第六話
男が嫌いだった。
生きていた頃からずっと。
雪花は生まれたのは山間部の村であった。
外部との交流が少ないその村は閉鎖的で、いつも暗い雰囲気に包まれていたことをよく覚えている。
そんな村で、雪花は生まれた。
幼い頃からその美貌ゆえに、多くの男たちの視線を集めていた。
やがて成長し彼女の体が女性的になるにつれ、その視線はより執拗に、より粘着質なものへと変わっていった。
男たちの下卑た笑い声と伸ばされた手に背筋が凍るような感覚が走り、親に助けを求めるが、「勘違い」「刺激する方が悪い」といって取り合ってくれない。

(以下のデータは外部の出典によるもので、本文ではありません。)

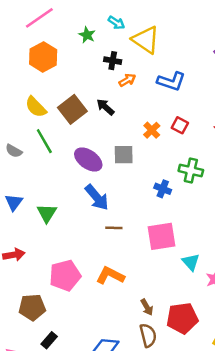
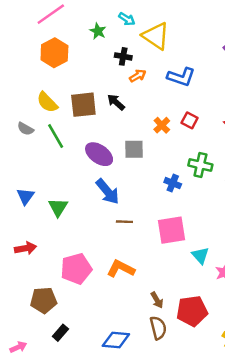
brown square: (72, 109) -> (83, 105), turned 32
gray semicircle: (14, 151) -> (25, 129), moved

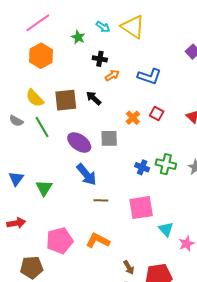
yellow triangle: (156, 36) -> (133, 27), moved
green cross: (200, 165) -> (166, 164), moved

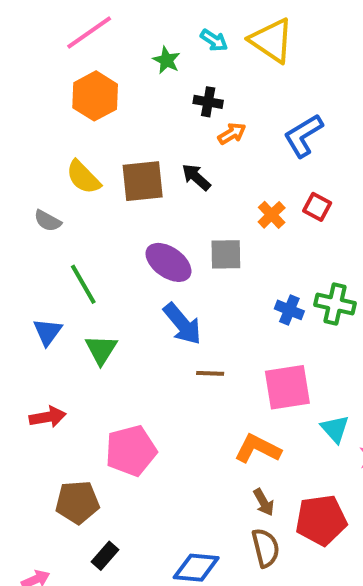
blue L-shape: (149, 76) -> (303, 136), turned 130
green line: (42, 127) -> (83, 284), moved
orange L-shape: (98, 241) -> (258, 449), moved

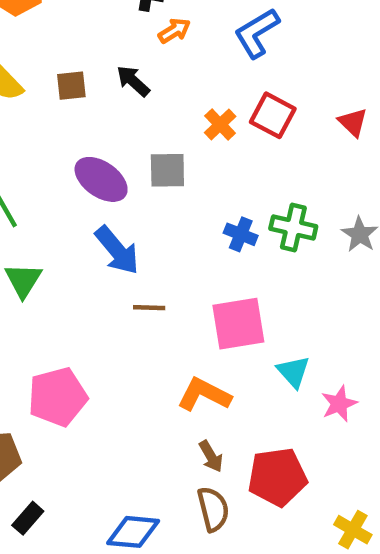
brown square: (143, 181) -> (71, 86), size x0.6
red square: (317, 207) -> (273, 115), size x1.4

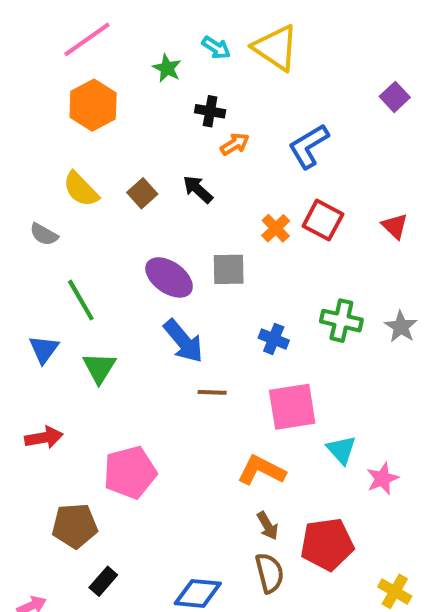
brown square: (71, 86) -> (142, 193), turned -36
blue cross: (241, 234) -> (274, 339), moved

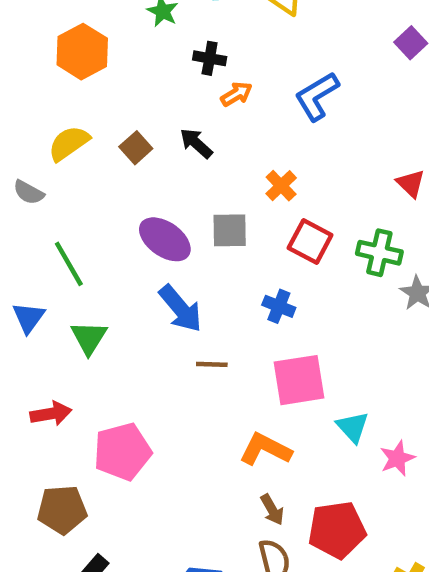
yellow semicircle: (81, 189) -> (69, 143), turned 99
red square: (323, 220) -> (310, 242), moved
green cross: (341, 321) -> (379, 253), moved
red arrow: (44, 438) -> (51, 414), moved

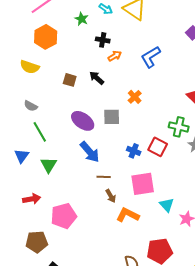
yellow semicircle: (69, 143) -> (30, 67), moved, turned -126
brown square: (136, 148) -> (70, 80), turned -32
gray semicircle: (29, 192) -> (31, 106), moved
red square: (310, 242) -> (158, 147), moved
brown arrow: (272, 510) -> (111, 196), moved

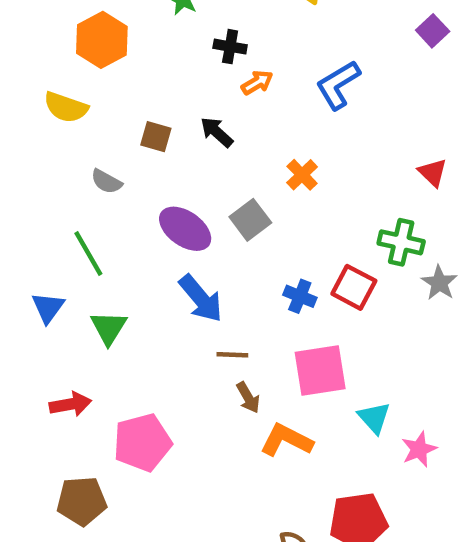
gray semicircle: (31, 106) -> (106, 182), moved
gray square: (112, 117) -> (250, 220), turned -36

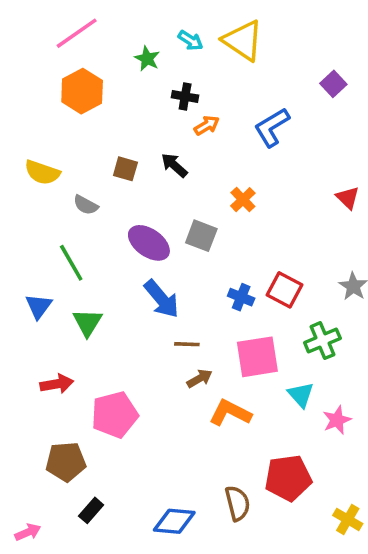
purple square: (433, 31) -> (333, 84), moved
yellow semicircle: (66, 107) -> (42, 172), moved
gray square: (250, 220) -> (201, 236), turned -32
green cross: (401, 242) -> (322, 341), moved, turned -36
brown arrow: (248, 397) -> (200, 378), turned -90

村の女たちも雪花への妬みと厄介事に巻き込まれまいと見て見ぬ振りをする。
誰にも守られず、誰にも助けてもらえず、そんな毎日に心は擦り切れていったが、それでも逃げる勇気はなく、一人耐えていた。
しかし、その忍耐が報われることはなかった。
ある日、村の男たちが複数で雪花を襲おうとしたのだ。
間一髪のところでその場は切り抜けたものの、逃げ切れるわけがないことは明らかであった。
だから、雪花は雪が降り積もる山へと逃げ込んだのだ。
男たちは、どうせすぐに戻ってくると高をくくっていたようだが、彼女にはそのつもりがなかった。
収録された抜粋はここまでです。